YOUR INSTRUCTIONS | Could you copy the records below exactly, leaving out any pictures they include?

══════

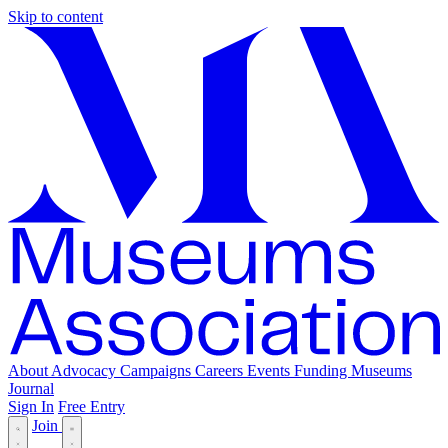
Skip to content
About
Advocacy
Campaigns
Careers
Events
Funding
Museums
Journal
Sign In
Free Entry
Join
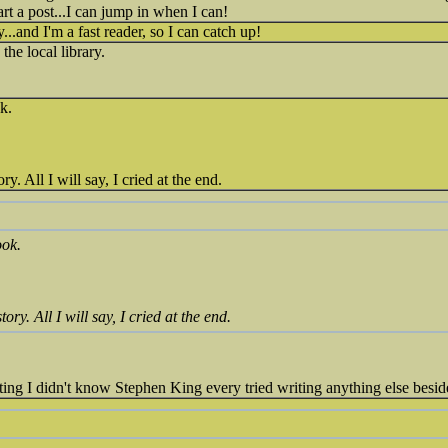
tart a post...I can jump in when I can!
ry...and I'm a fast reader, so I can catch up!
the local library.
k.
. All I will say, I cried at the end.
ook.
ry. All I will say, I cried at the end.
sting I didn't know Stephen King every tried writing anything else besid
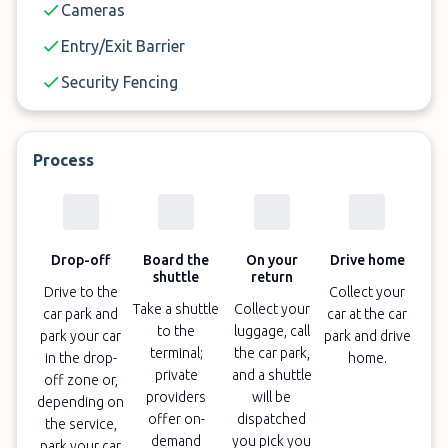
Cameras
Entry/Exit Barrier
Security Fencing
Process
Drop-off
Board the
On your
Drive home
shuttle
return
Drive to the
Collect your
Take a shuttle
Collect your
car park and
car at the car
to the
luggage, call
park your car
park and drive
terminal;
the car park,
in the drop-
home.
private
and a shuttle
off zone or,
providers
will be
depending on
offer on-
dispatched
the service,
demand
you pick you
park your car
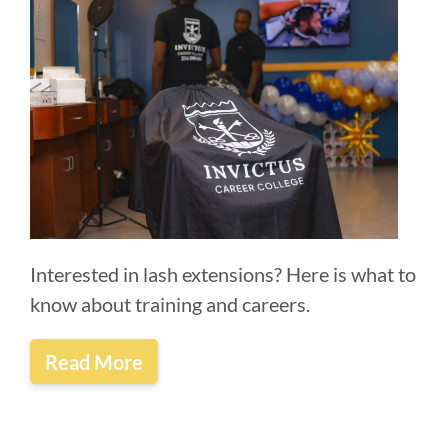
Interested in lash extensions? Here is what to
know about training and careers.
Read More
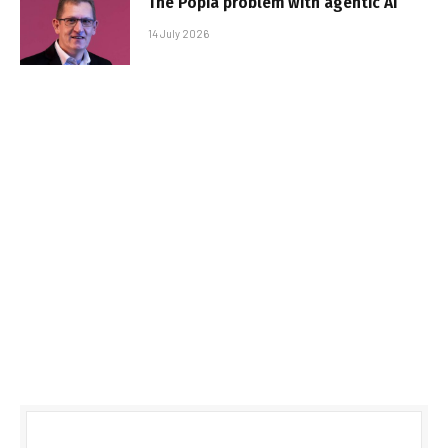
The Popia problem with agentic AI
14 July 2026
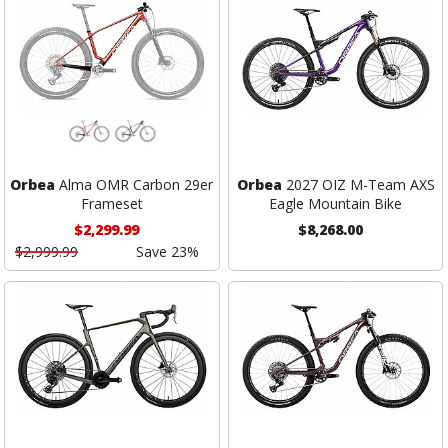
Orbea
Alma OMR Carbon 29er
Orbea
2027 OIZ M-Team AXS
Frameset
Eagle Mountain Bike
$2,299.99
$8,268.00
$2,999.99
Save 23%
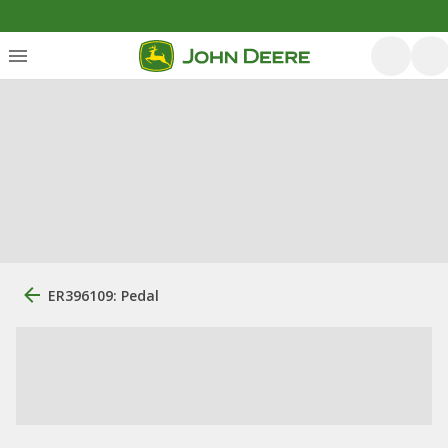
ER396109: Pedal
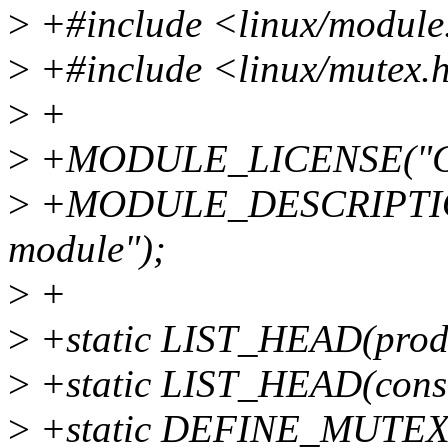
>
+#include <linux/module
>
+#include <linux/mutex.
>
+
>
+MODULE_LICENSE("GP
>
+MODULE_DESCRIPTION("
module");
>
+
>
+static LIST_HEAD(prod
>
+static LIST_HEAD(cons
>
+static DEFINE_MUTEX(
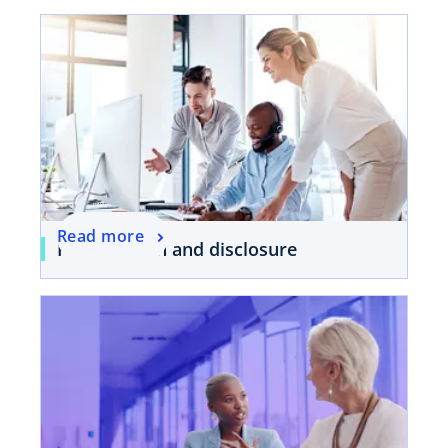
Read more
Presentation and disclosure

══════

ANSWER |
Skip to content
About
Advocacy
Campaigns
Careers
Events
Funding
Museums
Journal
Sign In
Free Entry
Join
tart a post...I can jump in when I can!
ry...and I'm a fast reader, so I can catch up!
the local library.
k.
. All I will say, I cried at the end.
ook.
ry. All I will say, I cried at the end.
sting I didn't know Stephen King every tried writing anything else besid
Cameras
Entry/Exit Barrier
Security Fencing
Process
Drop-off
Board the
On your
Drive home
shuttle
return
Drive to the
Collect your
Take a shuttle
Collect your
car park and
car at the car
to the
luggage, call
park your car
park and drive
terminal;
the car park,
in the drop-
home.
private
and a shuttle
off zone or,
providers
will be
depending on
offer on-
dispatched
the service,
demand
you pick you
park your car
Interested in lash extensions? Here is what to
know about training and careers.
Read More
The Popia problem with agentic AI
14 July 2026
Orbea
Alma OMR Carbon 29er
Orbea
2027 OIZ M-Team AXS
Frameset
Eagle Mountain Bike
$2,299.99
$8,268.00
$2,999.99
Save 23%
ER396109: Pedal
>
+#include <linux/module
>
+#include <linux/mutex.
>
+
>
+MODULE_LICENSE("GP
>
+MODULE_DESCRIPTION("
module");
>
+
>
+static LIST_HEAD(prod
>
+static LIST_HEAD(cons
>
+static DEFINE_MUTEX(
Read more
Presentation and disclosure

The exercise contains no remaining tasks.